▼

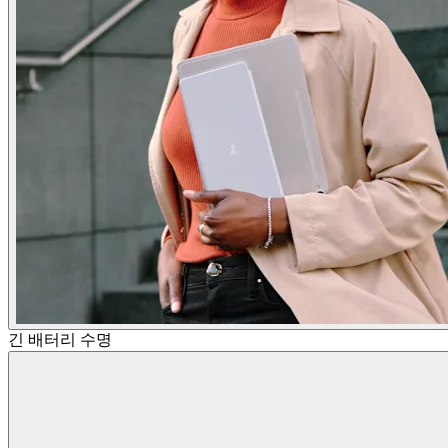
긴 배터리 수명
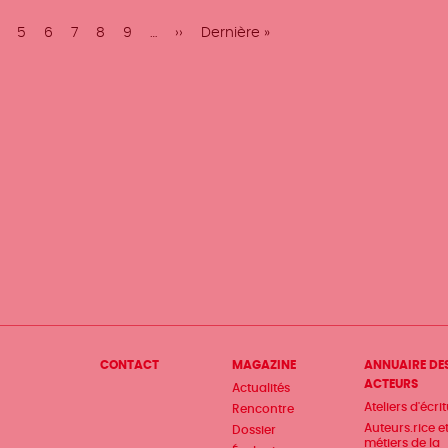
age
Page
5
Page
6
Page
7
Page
8
Page
9
…
Page
››
Dernière
Dernière »
suivante
page
Menu
CONTACT
MAGAZINE
ANNUAIRE DE
ACTEURS
Actualités
Pied
Ateliers d'écri
Rencontre
de
Auteurs.rice e
Dossier
métiers de la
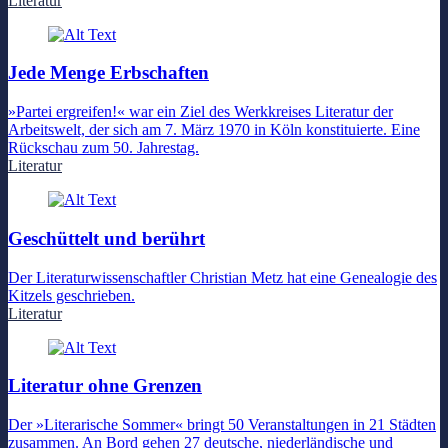
Literatur
Jede Menge Erbschaften
»Partei ergreifen!« war ein Ziel des Werkkreises Literatur der
Arbeitswelt, der sich am 7. März 1970 in Köln konstituierte. Eine
Rückschau zum 50. Jahrestag.
Literatur
Geschüttelt und berührt
Der Literaturwissenschaftler Christian Metz hat eine Genealogie des
Kitzels geschrieben.
Literatur
Literatur ohne Grenzen
Der »Literarische Sommer« bringt 50 Veranstaltungen in 21 Städten
zusammen. An Bord gehen 27 deutsche, niederländische und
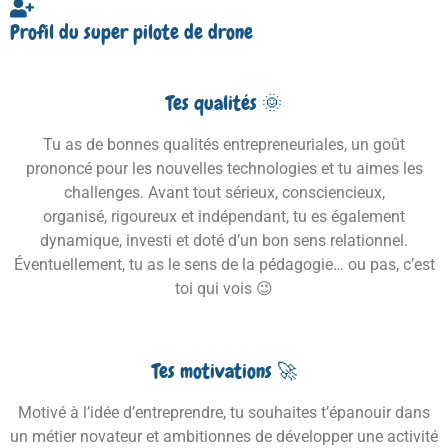
Profil du super pilote de drone
Tes qualités 🌞
Tu as de bonnes qualités entrepreneuriales,
un goût
prononcé pour les nouvelles technologies
et tu aimes les
challenges. Avant tout s
érieux, consciencieux,
organisé,
rigoureux et
indépendant, tu es également
dynamique,
investi
et doté d’un bon sens relationnel.
Éventuellement, tu as le sens de la pédagogie… ou pas, c’est
toi qui vois 😉
Tes motivations 🚀
Motivé à l’idée d’entreprendre, tu souhaites t’épanouir dans
un métier novateur et ambitionnes de développer une activité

▲

◆ DIRECTIONS ◆
Write down all the entries exactly, but not the pictures they hold.

◆ EXERCISE SOLUTION ◆
긴 배터리 수명
age
Page
5
Page
6
Page
7
Page
8
Page
9
…
Page
››
Dernière
Dernière »
suivante
page
Menu
CONTACT
MAGAZINE
ANNUAIRE DE
ACTEURS
Actualités
Pied
Ateliers d'écri
Rencontre
de
Auteurs.rice e
Dossier
métiers de la
Literatur
Jede Menge Erbschaften
»Partei ergreifen!« war ein Ziel des Werkkreises Literatur der
Arbeitswelt, der sich am 7. März 1970 in Köln konstituierte. Eine
Rückschau zum 50. Jahrestag.
Literatur
Geschüttelt und berührt
Der Literaturwissenschaftler Christian Metz hat eine Genealogie des
Kitzels geschrieben.
Literatur
Literatur ohne Grenzen
Der »Literarische Sommer« bringt 50 Veranstaltungen in 21 Städten
zusammen. An Bord gehen 27 deutsche, niederländische und
Profil du super pilote de drone
Tes qualités 🌞
Tu as de bonnes qualités entrepreneuriales,
un goût
prononcé pour les nouvelles technologies
et tu aimes les
challenges. Avant tout s
érieux, consciencieux,
organisé,
rigoureux et
indépendant, tu es également
dynamique,
investi
et doté d’un bon sens relationnel.
Éventuellement, tu as le sens de la pédagogie… ou pas, c’est
toi qui vois 😉
Tes motivations 🚀
Motivé à l’idée d’entreprendre, tu souhaites t’épanouir dans
un métier novateur et ambitionnes de développer une activité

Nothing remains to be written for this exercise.